Below are some records. Return exactly the lines from the one with "and feral cats, the basics of TNVR (tra" to the one with "agadzirise next time all is fine?", and nothing else.
--- Extracted information Enclosed Below ---
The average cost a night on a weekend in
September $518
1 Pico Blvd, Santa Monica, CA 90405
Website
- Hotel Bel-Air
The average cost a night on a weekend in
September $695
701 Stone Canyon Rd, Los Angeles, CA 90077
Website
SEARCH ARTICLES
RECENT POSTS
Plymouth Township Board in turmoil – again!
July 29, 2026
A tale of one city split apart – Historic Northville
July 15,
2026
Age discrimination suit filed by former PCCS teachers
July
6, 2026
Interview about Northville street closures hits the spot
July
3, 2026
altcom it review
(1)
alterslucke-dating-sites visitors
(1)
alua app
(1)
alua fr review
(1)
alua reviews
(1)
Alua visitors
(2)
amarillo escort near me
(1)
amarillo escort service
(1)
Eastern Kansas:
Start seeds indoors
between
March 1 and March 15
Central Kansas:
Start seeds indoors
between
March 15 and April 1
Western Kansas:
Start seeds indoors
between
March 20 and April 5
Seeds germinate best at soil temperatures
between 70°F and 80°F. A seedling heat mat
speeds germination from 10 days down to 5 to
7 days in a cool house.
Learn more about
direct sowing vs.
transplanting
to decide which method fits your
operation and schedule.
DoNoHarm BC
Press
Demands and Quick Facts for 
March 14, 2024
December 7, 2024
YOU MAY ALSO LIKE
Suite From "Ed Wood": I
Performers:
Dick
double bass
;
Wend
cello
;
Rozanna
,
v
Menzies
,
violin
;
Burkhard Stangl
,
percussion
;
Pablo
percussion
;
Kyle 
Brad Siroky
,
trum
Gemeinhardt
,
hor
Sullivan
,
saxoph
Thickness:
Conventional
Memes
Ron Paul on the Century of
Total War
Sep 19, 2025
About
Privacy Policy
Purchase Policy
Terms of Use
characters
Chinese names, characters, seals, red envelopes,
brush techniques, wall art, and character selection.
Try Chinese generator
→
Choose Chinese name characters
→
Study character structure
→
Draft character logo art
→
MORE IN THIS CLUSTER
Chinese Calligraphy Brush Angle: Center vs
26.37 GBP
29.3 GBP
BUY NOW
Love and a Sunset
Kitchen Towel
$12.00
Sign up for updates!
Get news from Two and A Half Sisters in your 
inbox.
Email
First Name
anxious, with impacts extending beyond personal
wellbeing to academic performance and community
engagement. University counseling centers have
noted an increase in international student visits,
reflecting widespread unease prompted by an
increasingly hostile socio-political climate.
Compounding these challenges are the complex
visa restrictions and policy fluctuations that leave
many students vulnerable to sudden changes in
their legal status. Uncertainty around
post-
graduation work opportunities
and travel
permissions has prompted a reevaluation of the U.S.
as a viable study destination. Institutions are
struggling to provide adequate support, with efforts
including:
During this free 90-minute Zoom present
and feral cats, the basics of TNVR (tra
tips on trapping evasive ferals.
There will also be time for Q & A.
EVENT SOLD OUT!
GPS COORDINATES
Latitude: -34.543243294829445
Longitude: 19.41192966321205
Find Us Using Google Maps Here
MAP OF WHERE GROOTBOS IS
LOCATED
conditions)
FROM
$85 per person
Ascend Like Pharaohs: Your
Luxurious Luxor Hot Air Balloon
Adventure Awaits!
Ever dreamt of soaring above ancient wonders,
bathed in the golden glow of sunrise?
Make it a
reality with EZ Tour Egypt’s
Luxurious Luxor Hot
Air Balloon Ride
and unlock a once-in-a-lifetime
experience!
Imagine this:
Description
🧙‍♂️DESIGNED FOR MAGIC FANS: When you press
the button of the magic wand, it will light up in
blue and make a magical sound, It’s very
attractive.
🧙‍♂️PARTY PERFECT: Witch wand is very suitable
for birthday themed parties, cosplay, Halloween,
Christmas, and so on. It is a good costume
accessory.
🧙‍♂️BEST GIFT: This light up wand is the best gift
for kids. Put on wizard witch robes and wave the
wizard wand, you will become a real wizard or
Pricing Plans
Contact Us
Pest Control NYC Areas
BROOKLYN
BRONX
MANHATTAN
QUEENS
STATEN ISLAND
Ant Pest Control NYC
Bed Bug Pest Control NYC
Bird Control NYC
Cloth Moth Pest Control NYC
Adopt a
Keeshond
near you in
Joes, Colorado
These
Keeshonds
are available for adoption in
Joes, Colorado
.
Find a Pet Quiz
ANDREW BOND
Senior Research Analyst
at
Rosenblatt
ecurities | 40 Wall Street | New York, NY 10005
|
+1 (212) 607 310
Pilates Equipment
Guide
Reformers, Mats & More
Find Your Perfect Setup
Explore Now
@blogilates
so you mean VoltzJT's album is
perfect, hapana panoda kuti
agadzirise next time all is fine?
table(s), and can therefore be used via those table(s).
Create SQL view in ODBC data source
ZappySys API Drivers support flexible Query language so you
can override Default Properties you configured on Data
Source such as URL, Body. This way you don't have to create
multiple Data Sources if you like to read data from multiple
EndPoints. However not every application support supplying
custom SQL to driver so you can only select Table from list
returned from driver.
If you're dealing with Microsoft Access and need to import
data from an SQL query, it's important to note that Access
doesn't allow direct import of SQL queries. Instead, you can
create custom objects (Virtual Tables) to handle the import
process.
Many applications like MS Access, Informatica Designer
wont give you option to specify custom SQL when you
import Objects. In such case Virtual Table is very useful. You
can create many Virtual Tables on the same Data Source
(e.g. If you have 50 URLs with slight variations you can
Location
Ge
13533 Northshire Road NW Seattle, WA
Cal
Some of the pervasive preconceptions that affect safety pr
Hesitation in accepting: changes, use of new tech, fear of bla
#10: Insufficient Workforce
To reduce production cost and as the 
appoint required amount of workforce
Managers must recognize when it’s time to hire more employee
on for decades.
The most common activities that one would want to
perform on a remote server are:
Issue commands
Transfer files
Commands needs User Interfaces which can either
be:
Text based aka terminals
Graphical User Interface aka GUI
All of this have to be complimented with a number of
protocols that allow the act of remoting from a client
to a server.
--- End of Enclosed Extracted information ---
◆ **Result below**
and feral cats, the basics of TNVR (tra
tips on trapping evasive ferals.
There will also be time for Q & A.
EVENT SOLD OUT!
GPS COORDINATES
Latitude: -34.543243294829445
Longitude: 19.41192966321205
Find Us Using Google Maps Here
MAP OF WHERE GROOTBOS IS
LOCATED
conditions)
FROM
$85 per person
Ascend Like Pharaohs: Your
Luxurious Luxor Hot Air Balloon
Adventure Awaits!
Ever dreamt of soaring above ancient wonders,
bathed in the golden glow of sunrise?
Make it a
reality with EZ Tour Egypt’s
Luxurious Luxor Hot
Air Balloon Ride
and unlock a once-in-a-lifetime
experience!
Imagine this:
Description
🧙‍♂️DESIGNED FOR MAGIC FANS: When you press
the button of the magic wand, it will light up in
blue and make a magical sound, It’s very
attractive.
🧙‍♂️PARTY PERFECT: Witch wand is very suitable
for birthday themed parties, cosplay, Halloween,
Christmas, and so on. It is a good costume
accessory.
🧙‍♂️BEST GIFT: This light up wand is the best gift
for kids. Put on wizard witch robes and wave the
wizard wand, you will become a real wizard or
Pricing Plans
Contact Us
Pest Control NYC Areas
BROOKLYN
BRONX
MANHATTAN
QUEENS
STATEN ISLAND
Ant Pest Control NYC
Bed Bug Pest Control NYC
Bird Control NYC
Cloth Moth Pest Control NYC
Adopt a
Keeshond
near you in
Joes, Colorado
These
Keeshonds
are available for adoption in
Joes, Colorado
.
Find a Pet Quiz
ANDREW BOND
Senior Research Analyst
at
Rosenblatt
ecurities | 40 Wall Street | New York, NY 10005
|
+1 (212) 607 310
Pilates Equipment
Guide
Reformers, Mats & More
Find Your Perfect Setup
Explore Now
@blogilates
so you mean VoltzJT's album is
perfect, hapana panoda kuti
agadzirise next time all is fine?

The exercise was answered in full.